4. Optimize care journeys through your provider network.
For those providers who consistently follow the plan’s preferred clinical guidelines, payers can offer faster processes that move their patients through more quickly. For example, when a patient needs a knee replacement, clinical intelligence might evaluate the patient and their situation, determine they are eligible for an outpatient procedure and recommend switching the patient to that care protocol. For providers with more variation in their care, payers can provide additional guidance and education to improve relationships and adherence.
5. Enable those four with the latest scalable technologies.
Underpinning an episodic approach to PA is scalable technology that leverages AI, ML, EDI standards, and workflow optimization to streamline the process, ensure consistency and increase efficiency. With that comes rigorous quality analytics that increase transparency and support data-driven improvements. This makes it possible to automate clinical review, and to maximize the use of claims data. And within the day-to-day workflows, providers can receive real-time feedback for optimal care. With supporting technology, payers can increase efficiency and effectiveness throughout each patient’s care journey and ongoing payer operations.

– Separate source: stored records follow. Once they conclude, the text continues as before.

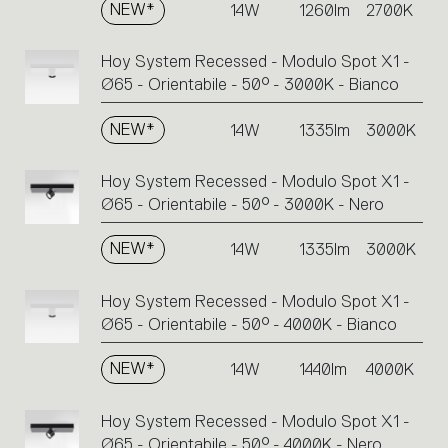
NEW*
14W
1260lm
2700K
Hoy System Recessed - Modulo Spot X1 -
Ø65 - Orientabile - 50° - 3000K - Bianco
NEW*
14W
1335lm
3000K
Hoy System Recessed - Modulo Spot X1 -
Ø65 - Orientabile - 50° - 3000K - Nero
NEW*
14W
1335lm
3000K
Hoy System Recessed - Modulo Spot X1 -
Ø65 - Orientabile - 50° - 4000K - Bianco
NEW*
14W
1440lm
4000K
Hoy System Recessed - Modulo Spot X1 -
Ø65 - Orientabile - 50° - 4000K - Nero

It’s time for an episodic approach to prior authorization
Treating prior authorization as an integral part of an episode of care rather than as a series of disconnected transactions can drive significant benefits to payers, providers, and the patients they serve. PA is still important in delivering evidence-based care proven to achieve the best outcomes for patients while managing costs. However, it’s time to reduce the burden on providers and patients by leveraging technology that supports providers with evidence-based care protocols, speeds care delivery, reduces administrative burden, and improves care quality and outcomes. From the patient’s point of view, their provider and their health plan work together to provide a smooth and well-coordinated care experience that helps them achieve the best health possible.